My mother spent most of her life up to the Second World War in Frampton Park Road, Hackney, she and my father taking possession of the two top rooms in the house after their marriage in 1921. As a boy, I used to climb a sycamore tree in the back garden that had been planted by my mother as a seed when she was a child.
My mother did well at school scholastically, but with money needed to help with the household expenses, she left at the age of fourteen and started work as a machinist at a local shirt factory. She pursued this occupation until her marriage to my father, after which she devoted herself to looking after the household and her children.
My earliest recollections of my mother are of a fair haired, very attractive, bluish-green eyed woman who loved me probably above all else in the world. To my father, she was “his girl”, and he cherished her and remained scrupulously faithful to her until the end of his life. My mother had long, naturally wavy hair that she subsequently had bobbed in the fashion of the time, and used to curl with hot tongs. She never wore make-up, which for some reason she disliked. Many women eschewed make-up in those days. I think it may have had something to do with the Victorian concept that only “fast” women wore that sort of stuff.

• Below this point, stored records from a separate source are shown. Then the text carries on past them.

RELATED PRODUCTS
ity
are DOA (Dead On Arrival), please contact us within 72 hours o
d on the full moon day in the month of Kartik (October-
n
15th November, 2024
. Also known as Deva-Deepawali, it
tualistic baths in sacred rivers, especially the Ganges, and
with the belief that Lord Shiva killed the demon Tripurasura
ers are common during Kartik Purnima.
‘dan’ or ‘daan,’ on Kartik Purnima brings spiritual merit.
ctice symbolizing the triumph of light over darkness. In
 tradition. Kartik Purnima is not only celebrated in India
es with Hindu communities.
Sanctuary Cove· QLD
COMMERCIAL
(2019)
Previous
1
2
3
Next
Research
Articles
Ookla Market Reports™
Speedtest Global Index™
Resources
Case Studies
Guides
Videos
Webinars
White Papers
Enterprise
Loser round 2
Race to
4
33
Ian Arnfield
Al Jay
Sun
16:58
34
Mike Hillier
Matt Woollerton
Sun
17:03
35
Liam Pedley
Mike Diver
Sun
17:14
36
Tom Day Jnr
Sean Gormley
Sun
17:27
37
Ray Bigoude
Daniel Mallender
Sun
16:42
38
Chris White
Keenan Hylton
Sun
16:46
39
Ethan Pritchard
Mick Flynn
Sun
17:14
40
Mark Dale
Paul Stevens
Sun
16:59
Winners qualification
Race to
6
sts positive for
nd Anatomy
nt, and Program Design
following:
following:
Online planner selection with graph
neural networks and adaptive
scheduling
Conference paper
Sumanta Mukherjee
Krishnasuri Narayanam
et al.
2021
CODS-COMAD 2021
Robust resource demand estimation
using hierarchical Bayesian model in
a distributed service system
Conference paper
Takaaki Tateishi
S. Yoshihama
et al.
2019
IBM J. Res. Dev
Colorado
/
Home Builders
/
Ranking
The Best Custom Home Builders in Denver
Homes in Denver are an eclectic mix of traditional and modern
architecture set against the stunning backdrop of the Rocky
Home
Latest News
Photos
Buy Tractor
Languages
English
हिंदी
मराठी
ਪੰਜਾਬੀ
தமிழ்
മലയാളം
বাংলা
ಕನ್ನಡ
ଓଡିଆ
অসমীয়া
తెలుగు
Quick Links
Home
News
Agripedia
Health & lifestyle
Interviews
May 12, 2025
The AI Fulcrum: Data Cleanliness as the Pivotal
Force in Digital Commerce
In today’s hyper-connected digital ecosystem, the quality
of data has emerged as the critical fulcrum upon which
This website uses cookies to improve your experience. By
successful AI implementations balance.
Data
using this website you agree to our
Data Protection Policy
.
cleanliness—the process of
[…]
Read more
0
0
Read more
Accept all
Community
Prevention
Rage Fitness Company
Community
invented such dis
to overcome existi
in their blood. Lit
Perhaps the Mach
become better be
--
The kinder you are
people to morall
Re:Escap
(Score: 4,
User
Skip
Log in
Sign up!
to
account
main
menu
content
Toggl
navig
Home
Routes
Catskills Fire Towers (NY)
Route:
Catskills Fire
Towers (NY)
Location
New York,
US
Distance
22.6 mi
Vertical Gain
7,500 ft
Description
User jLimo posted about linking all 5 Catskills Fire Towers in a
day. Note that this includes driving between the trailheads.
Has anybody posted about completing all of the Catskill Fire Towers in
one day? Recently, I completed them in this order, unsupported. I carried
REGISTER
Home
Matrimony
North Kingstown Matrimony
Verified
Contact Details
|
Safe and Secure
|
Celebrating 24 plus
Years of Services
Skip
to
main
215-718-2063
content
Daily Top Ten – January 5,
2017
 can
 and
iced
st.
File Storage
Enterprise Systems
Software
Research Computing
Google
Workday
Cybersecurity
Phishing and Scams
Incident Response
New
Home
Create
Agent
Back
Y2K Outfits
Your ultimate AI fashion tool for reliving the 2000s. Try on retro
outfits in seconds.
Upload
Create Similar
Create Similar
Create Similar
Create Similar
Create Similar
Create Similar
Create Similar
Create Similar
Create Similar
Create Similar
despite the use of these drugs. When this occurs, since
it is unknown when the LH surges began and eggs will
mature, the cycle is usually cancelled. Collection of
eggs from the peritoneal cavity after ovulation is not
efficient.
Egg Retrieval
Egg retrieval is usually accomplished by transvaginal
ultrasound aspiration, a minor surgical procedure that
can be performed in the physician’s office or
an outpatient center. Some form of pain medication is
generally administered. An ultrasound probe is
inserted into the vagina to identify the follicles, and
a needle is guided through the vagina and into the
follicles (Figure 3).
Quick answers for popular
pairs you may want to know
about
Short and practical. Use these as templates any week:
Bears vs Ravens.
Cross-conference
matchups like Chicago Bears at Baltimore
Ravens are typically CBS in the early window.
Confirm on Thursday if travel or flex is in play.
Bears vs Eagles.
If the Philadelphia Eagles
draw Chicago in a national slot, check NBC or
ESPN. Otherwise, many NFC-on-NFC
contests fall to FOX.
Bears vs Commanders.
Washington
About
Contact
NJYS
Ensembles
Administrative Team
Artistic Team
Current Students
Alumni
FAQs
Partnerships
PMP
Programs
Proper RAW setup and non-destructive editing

My mother had a true Cockney sense of humour and like my grandmother, she worked hard. She kept our two rooms scrupulously clean at Frampton Park Road, and I have a whole range of memories of her kneeling on a piece of sacking and scrubbing the lino flooring (we used to call it “oil cloth” in those days in London). I also remember her and my grandmother stoking up the copper in the Wash House to do the weekly wash, manipulating the heavy mangle amidst clouds of steam, scrubbing on the scrubbing board, and hanging out interminable rows of sheets and clothes in the back yard.
Having lived all her life in the east end of London, and drawing the conclusion that any sensible person would arrive at, my mother’s ambition was for her children to lift themselves out of the ignorance and poverty of our environment, and to this end she always tried to direct us.
When I first went to Infant School, in Paragon Road, Hackney, opposite the Public Library and the big Telephone Exchange, my mother used to take me there in the morning. Every afternoon she would bring with her an old tin can that we would place on the tram lines running along adjoining Mare Street. When a tram came along I would shout with laughter as it rattled past and squashed the tin flat in a most satisfying manner.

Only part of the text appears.